▶ EXERCISE DATA

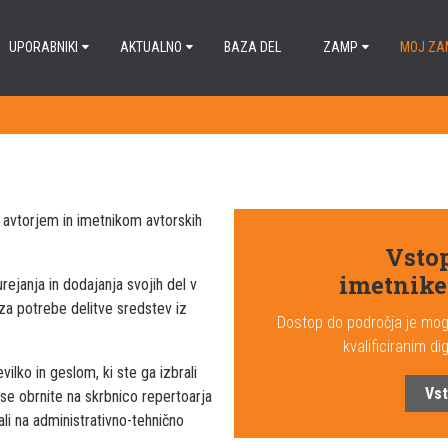
UPORABNIKI
AKTUALNO
BAZA DEL
ZAMP
MOJ ZA
avtorjem in imetnikom avtorskih
Vstop
imetnike
rejanja in dodajanja svojih del v
 za potrebe delitve sredstev iz
Dostop do področja je mog
kvalificiranim di
lko in geslom, ki ste ga izbrali
Vst
 se obrnite na skrbnico repertoarja
i na administrativno-tehnično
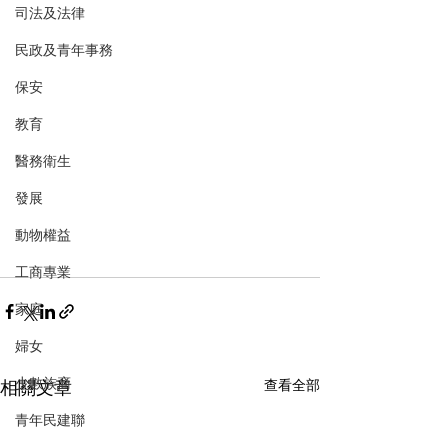
司法及法律
民政及青年事務
保安
教育
醫務衛生
發展
動物權益
工商專業
家庭
婦女
少數族裔
相關文章
查看全部
青年民建聯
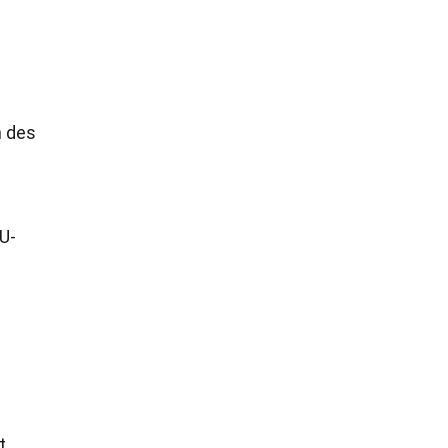
n des
 U-
t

▶ TASK STATEMENT
Having located the line with "i na administrativno-tehnično", transcribe exactly and only the lines from it to the final line of the material, skipping the pictures.

▶ SOLUTION
i na administrativno-tehnično
司法及法律
民政及青年事務
保安
教育
醫務衛生
發展
動物權益
工商專業
家庭
婦女
少數族裔
相關文章
查看全部
青年民建聯
n des
 U-
t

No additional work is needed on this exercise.